Dr. King – and the speech itself – are admired. By more than two to one, Americans believe the “I Have a Dream” speech is still relevant today – and to all generations.
On this, whites and blacks agree.
However one in five say they know nothing about the March – and age matters here. Three in ten of those under the age of 30 (who were not alive in 1963) say they know nothing about the March, as do 22% of those between 30 and 44. Just 6% of those 65 and older (who were at least teenagers in 1963) claim to know nothing.
Two out of three Americans believe race relations have improved since Dr. King’s time, and just 11% believe they are worse now. Still, there has been a ten-point drop since 2011 in those who think things have improved from the way they were in the 1960’s. In August, 2011, at the time of the dedication of the King Memorial in Washington, DC, 77% believed race relations were better than they were in the 1960’s.
Three in four Americans say the protest marches King led in the 1960’s sped up civil rights. That is even higher than the 67% who thought that in 1973, ten years after the March.
Despite these positive assessments, many Americans see much more that needs to be done. One in four say a “great deal” of Dr. King’s dream has been fulfilled, but others think there is yet more to do. African-Americans see more work to be done than whites do.
That racial difference extends to the overall perception of race relations nationally. A majority of Americans describe race relations as “good,” but there is a ten-point gap in the perceptions of whites and blacks. Whites see race relations as good by an 16-point margin, while a majority of blacks describe them as bad.
Americans still may be reacting to the publicity surrounding the Florida shooting of a black teenager, Trayvon Martin, and the acquittal of neighborhood watch volunteer George Zimmerman for that shooting. Two years ago, even more whites – and a majority of African-Americans – described race relations positively. Attitudes are affected, at least in the short term, for a time after racially-charged events. The percentage describing race relations as “good” dropped to an all-time low of 25% in a 1992 CBS News Poll, just after the acquittal of white Los Angeles police officers charged in the beating of Rodney King, a black man. The first time a majority of African-Americans described race relations as “good” came just after the inauguration of Barack Obama as the country’s first black President. African-Americans no longer do.
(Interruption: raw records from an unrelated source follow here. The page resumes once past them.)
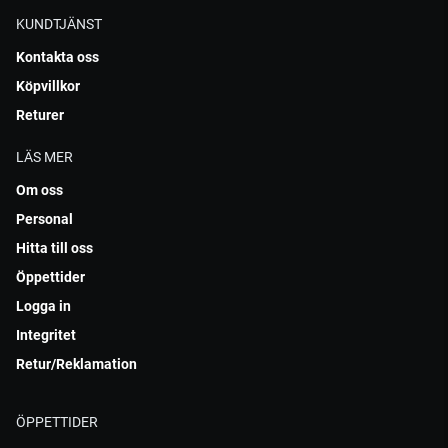
KUNDTJÄNST
Kontakta oss
Köpvillkor
Returer
LÄS MER
Om oss
Personal
Hitta till oss
Öppettider
Logga in
Integritet
Retur/Reklamation
ÖPPETTIDER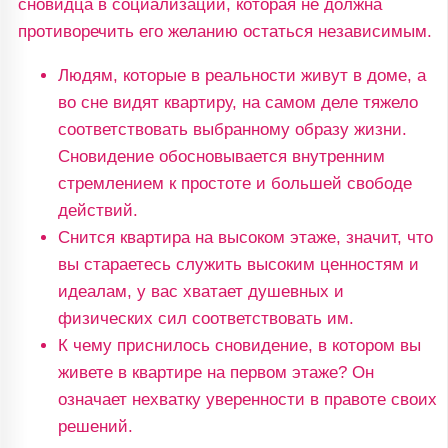
сновидца в социализации, которая не должна
противоречить его желанию остаться независимым.
Людям, которые в реальности живут в доме, а
во сне видят квартиру, на самом деле тяжело
соответствовать выбранному образу жизни.
Сновидение обосновывается внутренним
стремлением к простоте и большей свободе
действий.
Снится квартира на высоком этаже, значит, что
вы стараетесь служить высоким ценностям и
идеалам, у вас хватает душевных и
физических сил соответствовать им.
К чему приснилось сновидение, в котором вы
живете в квартире на первом этаже? Он
означает нехватку уверенности в правоте своих
решений.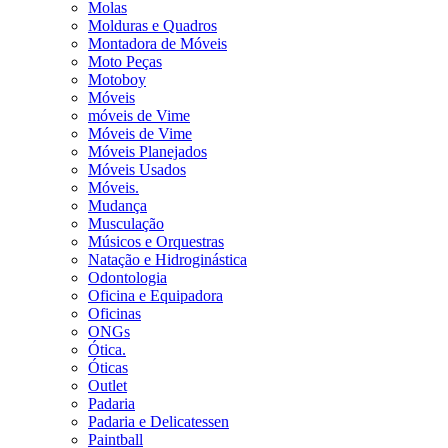
Molas
Molduras e Quadros
Montadora de Móveis
Moto Peças
Motoboy
Móveis
móveis de Vime
Móveis de Vime
Móveis Planejados
Móveis Usados
Móveis.
Mudança
Musculação
Músicos e Orquestras
Natação e Hidroginástica
Odontologia
Oficina e Equipadora
Oficinas
ONGs
Ótica.
Óticas
Outlet
Padaria
Padaria e Delicatessen
Paintball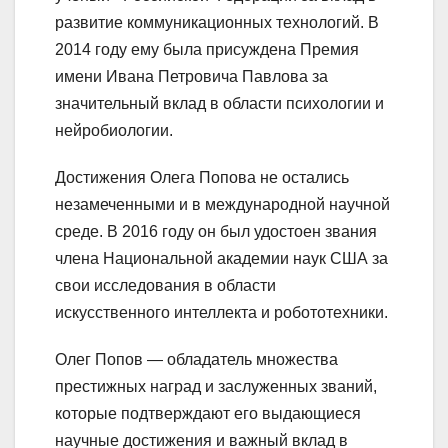
развитие коммуникационных технологий. В
2014 году ему была присуждена Премия
имени Ивана Петровича Павлова за
значительный вклад в области психологии и
нейробиологии.
Достижения Олега Попова не остались
незамеченными и в международной научной
среде. В 2016 году он был удостоен звания
члена Национальной академии наук США за
свои исследования в области
искусственного интеллекта и робототехники.
Олег Попов — обладатель множества
престижных наград и заслуженных званий,
которые подтверждают его выдающиеся
научные достижения и важный вклад в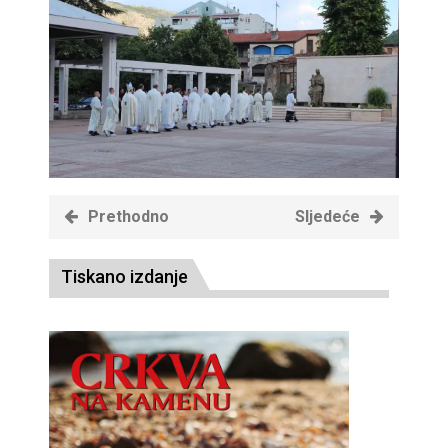
Prethodno
Sljedeće
Tiskano izdanje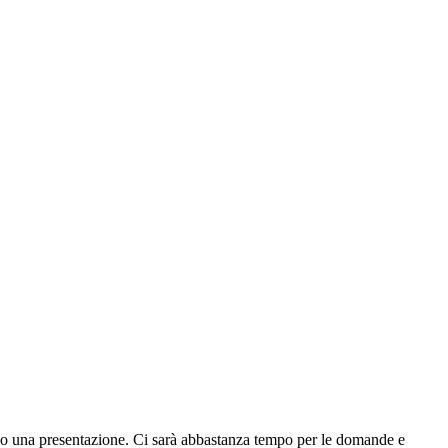
op o una presentazione. Ci sarà abbastanza tempo per le domande e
As for current perception of the first black President’s impact on race relations, many see no change – and many think things have gotten worse. That is particularly true of white Americans, 45% of whom say race relations have gotten worse since Barack Obama became President. Nearly a third of blacks also agree.
Two years ago, the public assessed the previous two years somewhat less negatively. Just 30% then believed race relations had gotten worse since Barack Obama became President.
Both whites and blacks agree there is still more work to do. Perhaps not just for African-Americans, but for other groups as well. Majorities of whites and blacks agree that racism is still at least somewhat of a problem, though just 25% overall say it is a big problem today. Still that is up from 16% two years ago.
Both whites and blacks are more likely now than they were two years ago to see racism as a big problem. Blacks are twice as likely as whites to say that. Blacks are also more likely than whites to see discrimination against other groups as well. Overall, however, most Americans agree there is at least a fair amount of discrimination against Arab Americans, Mexican Americans, Muslim, and LGBT people, as well as against African-Americans.